Danielle McGovern (31) and her extended family were returning to Dublin following a weekend in Birmingham. Ms McGovern has an electric wheelchair with a dry-cell battery and her husband has a manual wheelchair. The couple have a two-year-old son. Having filled out in advance the necessary forms requesting mobility assistance, they checked in for their Ryanair flight. Their wheelchairs are normally not put in the hold until the last minute.
Ms McGovern told the Liveline programme on RTÉ Radio 1 that she and her family had experienced no difficulties when travelling over to Birmingham with Ryanair. However, she said that, after boarding the return flight, they were approached by airport assistance staff who told them the pilot "had a problem with the wheelchair and might not allow it to fly".
The staff asked Ms McGovern whether she knew the voltage of her chair, something she says she has never been asked before. “Usually the question is if it’s a dry cell or wet cell,” she said. “You cannot travel with a wet cell battery because it’s dangerous. But a dry cell battery, once it’s switched off, is perfectly safe to travel with.”
Two options
Staff then told her the pilot would not allow the wheelchair on board. She was given two options – leave the chair behind or disembark – and felt she had no option but to get off the plane.
She was then told by ground staff that she and her wheelchair would be put on the next flight and was immediately checked in for the following flight to Dublin, also operated by Ryanair. She said she received no answer when she attempted to ask why she was permitted to travel on this flight but not the previous one.
“I was distraught, my family were distraught, the passengers on the plane were outraged,” Ms McGovern said, adding that no cabin or flight crew had approached her while she was on the first plane. “When I got back into the airport, nobody from Ryanair approached me at all to apologise or explain the situation and I haven’t heard anything from Ryanair since,” she told Liveline.
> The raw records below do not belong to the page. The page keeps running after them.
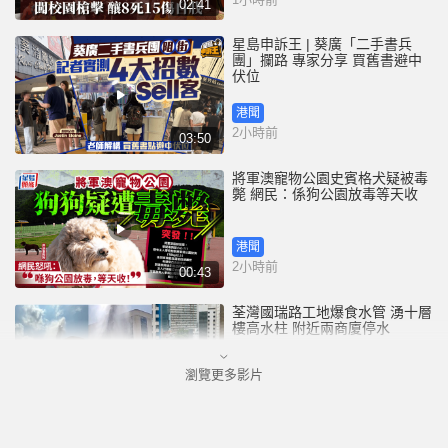
02:41
星島申訴王 | 葵廣「二手書兵
團」攔路 專家分享 買舊書避中
伏位
港聞
2小時前
03:50
將軍澳寵物公園史賓格犬疑被毒
斃 網民：係狗公園放毒等天收
港聞
2小時前
00:43
荃灣國瑞路工地爆食水管 湧十層
樓高水柱 附近兩商廈停水
瀏覽更多影片
港聞
2小時前
00:25
四川宜賓市高縣發生4.9級地震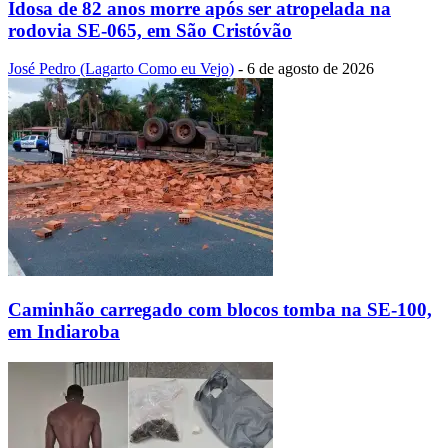
Idosa de 82 anos morre após ser atropelada na
rodovia SE-065, em São Cristóvão
José Pedro (Lagarto Como eu Vejo)
-
6 de agosto de 2026
Caminhão carregado com blocos tomba na SE-100,
em Indiaroba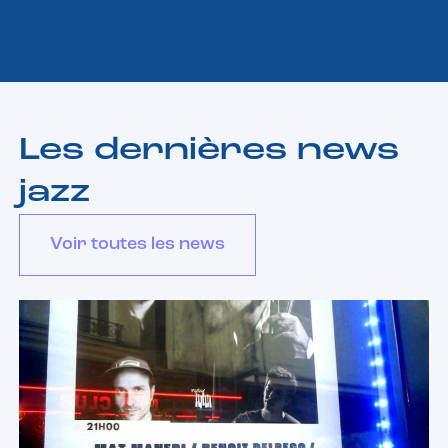
Les dernières news
jazz
Voir toutes les news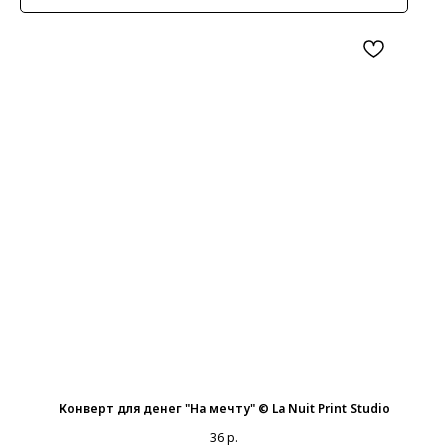
Конверт для денег "На мечту" © La Nuit Print Studio
36
р.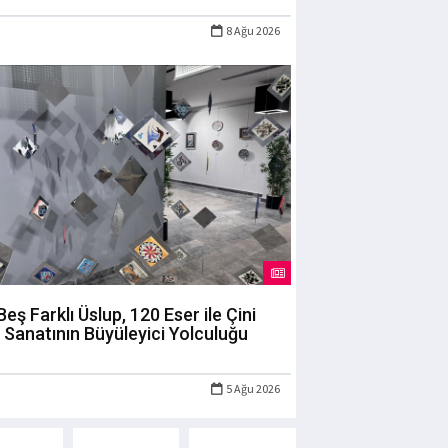
8 Ağu 2026
Beş Farklı Üslup, 120 Eser ile Çini
Sanatının Büyüleyici Yolculuğu
5 Ağu 2026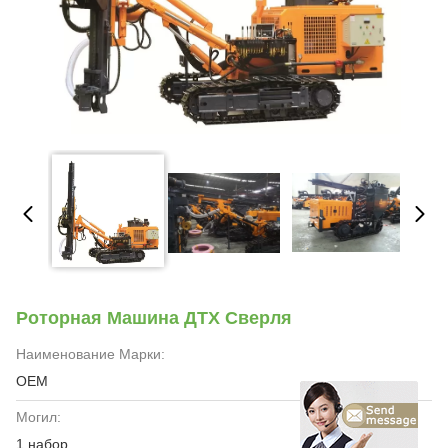
Роторная Машина ДТХ Сверля
Наименование Марки:
OEM
Могил:
1 набор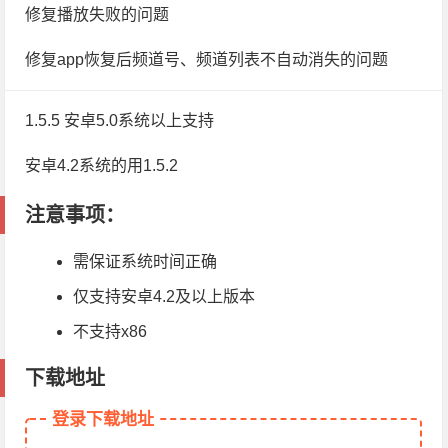
修复播放失败的问题
修复app恢复后频道号、频道列表不自动消失的问题
1.5.5 安卓5.0系统以上支持
安卓4.2系统的用1.5.2
注意事项：
需保证系统时间正确
仅支持安卓4.2及以上版本
不支持x86
下载地址
登录下载地址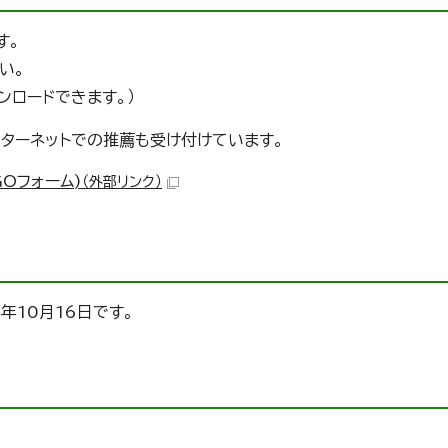
す。
い。
ンロードできます。）
ンターネットでの推薦も受け付けています。
Oフォーム)
（外部リンク）
年10月16日です。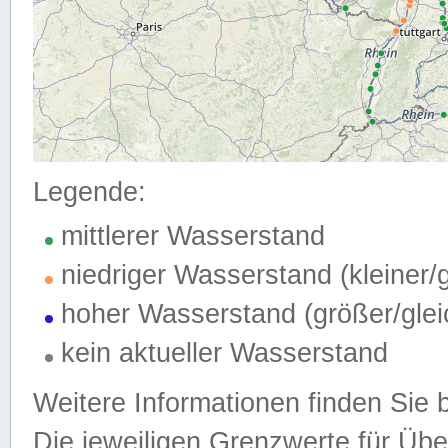
Legende:
mittlerer Wasserstand
niedriger Wasserstand (kleiner
hoher Wasserstand (größer/gle
kein aktueller Wasserstand
Weitere Informationen finden Sie 
Die jeweiligen Grenzwerte für Üb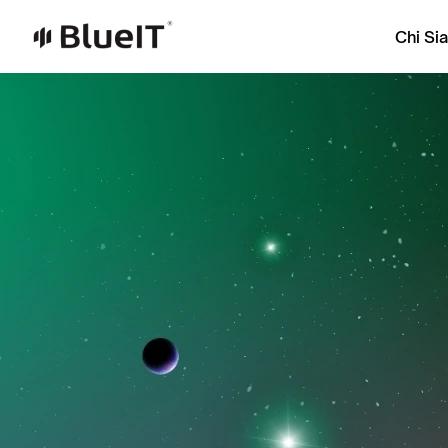
Chi Si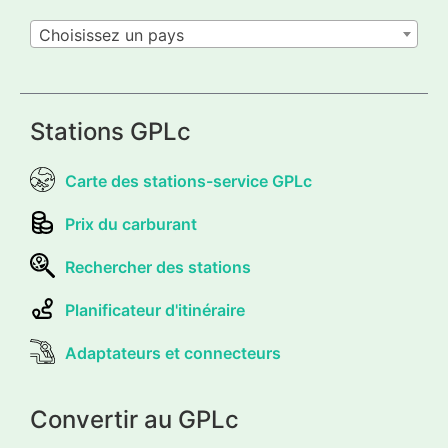
Choisissez un pays
Stations GPLc
Carte des stations-service GPLc
Prix du carburant
Rechercher des stations
Planificateur d'itinéraire
Adaptateurs et connecteurs
Convertir au GPLc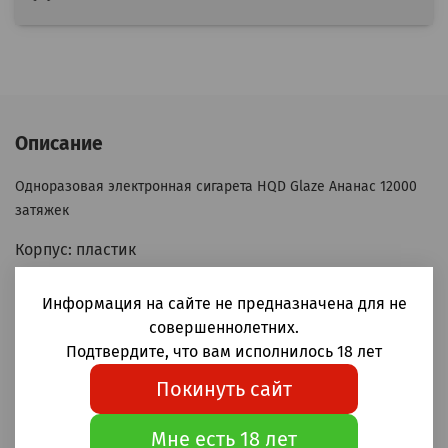
Описание
Одноразовая электронная сигарета HQD Glaze Ананас 12000
затяжек
Корпус: пластик
Аккумулятор: 650мАч
Бак: 18мл
Информация на сайте не предназначена для не
Крепость: 20мг (2%)
совершеннолетних.
Зарядка Type-C
Подтвердите, что вам исполнилось 18 лет
Затяжка: MTL (тугая, сигаретная)
Покинуть сайт
Индикация заряда батареи
Индикация запаса жидкости
Мне есть 18 лет
Испаритель mesh coil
Responding to Ms McGovern’s complaint, a spokesperson for Ryanair said that “a customer on this flight from Birmingham to Dublin was asked to provide information relating to her wheelchair battery, in line with standard safety regulations, but was unable to do so in time for the flight departure. They were provided with refreshment vouchers and transferred free of charge on to the next available flight to Dublin (which departed two hours later). While we regret any inconvenience caused, the safety of our customers, people and aircraft is our number one priority.”